Having been raised in a non-Christian home which encouraged my early appreciation of the sciences, when I began to pursue Jesus it was the utmost importance for me grasp how what I thought I knew from science related to what God told me what true about creation in the Scriptures. I went through a number of phases of how I understood and interpreted both (Science & the Scripture), but as it comes up often in conversations with skeptics, I thought I’d pull together some of my current thinking on the issue of Biblical creationism.

First, I need to point out: there are good scientific grounds to believe that the universe may not be quite as old as we had at one time thought, and the estimates for the age of the earth, in particular, in some secular scientific circles, has – last I checked – been shortening: i.e. – the earth may not be as old as we once thought.

Second, one can believe that the over-arching story (a meta-narrative) is true without agreeing or signing-on with every little detail, as we currently understand it. I know many thinking Christians who do. Thought remaining ‘agnostic’ on particular doctrines of the faith may not be the most comfortable place to be (I remain so on the issue of the ‘end-times’, to a large degree, as the more I study it the less sure I am of which interpretation of the end-times events are the most Biblically accurate, so I have simply chosen to suspend my judgment on the issue until later), sometimes it is the most solid place we can find to stand. Many criticize nit-picky details of the Judea Christian creation account to dismiss the larger picture, which in the face of those details still has great ‘explanatory’ power.

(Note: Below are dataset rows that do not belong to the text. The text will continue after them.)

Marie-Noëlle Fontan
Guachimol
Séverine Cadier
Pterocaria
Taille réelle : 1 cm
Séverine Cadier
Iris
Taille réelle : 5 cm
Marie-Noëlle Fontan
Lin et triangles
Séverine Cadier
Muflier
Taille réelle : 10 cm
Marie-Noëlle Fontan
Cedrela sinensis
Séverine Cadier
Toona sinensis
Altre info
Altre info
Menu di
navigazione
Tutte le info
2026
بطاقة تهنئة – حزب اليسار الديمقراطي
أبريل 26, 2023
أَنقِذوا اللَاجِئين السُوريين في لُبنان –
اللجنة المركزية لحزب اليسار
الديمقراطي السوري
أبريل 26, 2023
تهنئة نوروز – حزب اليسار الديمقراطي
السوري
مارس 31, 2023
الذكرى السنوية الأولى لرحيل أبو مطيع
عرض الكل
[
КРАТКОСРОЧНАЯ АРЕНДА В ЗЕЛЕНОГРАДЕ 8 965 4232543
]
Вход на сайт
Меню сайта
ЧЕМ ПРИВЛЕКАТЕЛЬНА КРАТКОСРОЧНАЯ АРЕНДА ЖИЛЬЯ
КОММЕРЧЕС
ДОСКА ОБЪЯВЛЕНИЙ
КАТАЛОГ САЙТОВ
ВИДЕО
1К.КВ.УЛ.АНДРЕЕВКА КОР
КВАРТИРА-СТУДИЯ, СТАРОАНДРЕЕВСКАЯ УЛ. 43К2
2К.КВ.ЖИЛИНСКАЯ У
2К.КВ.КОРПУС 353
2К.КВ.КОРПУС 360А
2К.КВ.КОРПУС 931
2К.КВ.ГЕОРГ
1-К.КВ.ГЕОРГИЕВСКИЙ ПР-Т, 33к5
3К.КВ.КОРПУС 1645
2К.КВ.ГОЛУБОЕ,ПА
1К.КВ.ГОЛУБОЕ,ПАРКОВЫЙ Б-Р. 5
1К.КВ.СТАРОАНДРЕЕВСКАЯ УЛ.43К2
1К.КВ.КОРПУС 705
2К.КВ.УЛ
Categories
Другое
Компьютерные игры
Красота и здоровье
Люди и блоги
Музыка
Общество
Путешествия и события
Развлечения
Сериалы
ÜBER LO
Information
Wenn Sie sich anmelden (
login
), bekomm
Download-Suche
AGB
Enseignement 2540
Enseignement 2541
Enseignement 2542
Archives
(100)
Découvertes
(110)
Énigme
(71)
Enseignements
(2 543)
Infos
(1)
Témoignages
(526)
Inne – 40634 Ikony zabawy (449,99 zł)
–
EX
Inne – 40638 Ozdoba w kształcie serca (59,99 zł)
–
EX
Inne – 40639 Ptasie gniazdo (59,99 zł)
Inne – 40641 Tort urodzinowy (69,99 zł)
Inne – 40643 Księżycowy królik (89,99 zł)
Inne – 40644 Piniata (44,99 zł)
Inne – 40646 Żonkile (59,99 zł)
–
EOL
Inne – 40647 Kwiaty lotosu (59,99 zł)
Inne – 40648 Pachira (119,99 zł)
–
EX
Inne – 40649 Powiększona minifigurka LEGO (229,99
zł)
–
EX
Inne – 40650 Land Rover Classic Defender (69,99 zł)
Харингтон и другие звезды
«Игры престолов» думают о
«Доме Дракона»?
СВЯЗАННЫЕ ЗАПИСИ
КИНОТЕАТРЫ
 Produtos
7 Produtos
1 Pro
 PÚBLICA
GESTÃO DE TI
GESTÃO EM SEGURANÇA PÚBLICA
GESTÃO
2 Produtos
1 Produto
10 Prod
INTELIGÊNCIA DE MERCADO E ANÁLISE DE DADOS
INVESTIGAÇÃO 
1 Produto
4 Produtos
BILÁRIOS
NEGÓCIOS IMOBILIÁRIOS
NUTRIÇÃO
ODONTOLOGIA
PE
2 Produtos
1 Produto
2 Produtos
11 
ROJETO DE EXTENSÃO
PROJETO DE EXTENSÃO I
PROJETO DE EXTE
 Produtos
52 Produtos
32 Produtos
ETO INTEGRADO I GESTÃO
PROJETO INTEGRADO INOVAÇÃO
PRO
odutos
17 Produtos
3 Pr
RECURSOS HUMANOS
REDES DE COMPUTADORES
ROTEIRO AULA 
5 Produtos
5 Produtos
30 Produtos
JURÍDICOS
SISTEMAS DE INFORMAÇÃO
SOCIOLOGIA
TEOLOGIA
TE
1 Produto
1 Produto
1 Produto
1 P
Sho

Thirdly, Old Testament Hebrew isn’t at all like New Testament Greek: Greek is specific, Hebrew is vague, Greek was a detailed written language, Ancient Hebrew was written down ONLY for the purpose of aiding memorization, so it was essentially comparable to ‘short-hand’ or even abbreviation – they used no vowels, so one written word – depending of the vowel sounds you inserted between the written consonants – could have MANY meanings.

Fourthly, the creation account(s) in Genesis is/are a genre unto themselves and are hard to interpret – they don’t quite seem to be literal history, they don’t seem to quit be prophecy, and not quite poetry. This really opens up their interpretation possibilities, and even for Bible ‘literalists’, there are 3 or 4 very broadly different interpretations of the Creation account which can be solidly defended from the written Hebrew text.

Well, as quickly as I can muster, this is my personal take on Genesis, which is, like most any idea, is not original to me, but originates with Rabbi’s before Jesus, and was recently re-popularized by my personal favorite Hebrew Scholar, Dr. John Sailhamer.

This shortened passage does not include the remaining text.